Give again, word for word, each line below starting at the one that contains "Il se réunit" and ending at the one that contains "téressant le Territoire.".

***** Exercise input *****

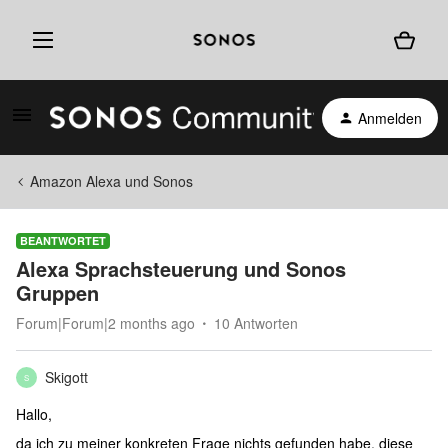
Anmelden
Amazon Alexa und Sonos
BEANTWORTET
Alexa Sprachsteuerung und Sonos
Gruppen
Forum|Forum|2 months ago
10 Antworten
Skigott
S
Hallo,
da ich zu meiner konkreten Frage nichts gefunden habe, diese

*****
***** Exercise input *****

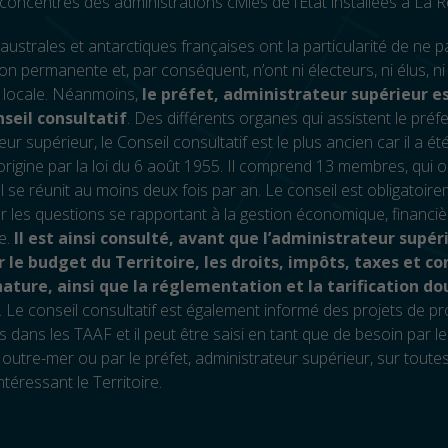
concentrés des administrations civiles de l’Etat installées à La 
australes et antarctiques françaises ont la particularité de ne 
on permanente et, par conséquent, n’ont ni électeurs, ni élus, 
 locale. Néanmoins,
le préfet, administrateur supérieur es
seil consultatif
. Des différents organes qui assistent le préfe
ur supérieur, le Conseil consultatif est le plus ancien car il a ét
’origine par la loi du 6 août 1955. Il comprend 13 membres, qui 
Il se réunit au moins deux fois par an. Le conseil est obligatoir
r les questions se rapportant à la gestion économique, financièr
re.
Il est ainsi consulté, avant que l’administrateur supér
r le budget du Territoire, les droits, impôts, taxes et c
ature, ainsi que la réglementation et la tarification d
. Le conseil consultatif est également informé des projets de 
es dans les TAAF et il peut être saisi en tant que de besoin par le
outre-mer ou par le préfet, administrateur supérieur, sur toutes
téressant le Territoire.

*****

• [Solved exercise]
Il se réunit au moins deux fois par an. Le conseil est obligatoir
r les questions se rapportant à la gestion économique, financièr
re.
Il est ainsi consulté, avant que l’administrateur supér
r le budget du Territoire, les droits, impôts, taxes et c
ature, ainsi que la réglementation et la tarification d
. Le conseil consultatif est également informé des projets de 
es dans les TAAF et il peut être saisi en tant que de besoin par le
outre-mer ou par le préfet, administrateur supérieur, sur toutes
téressant le Territoire.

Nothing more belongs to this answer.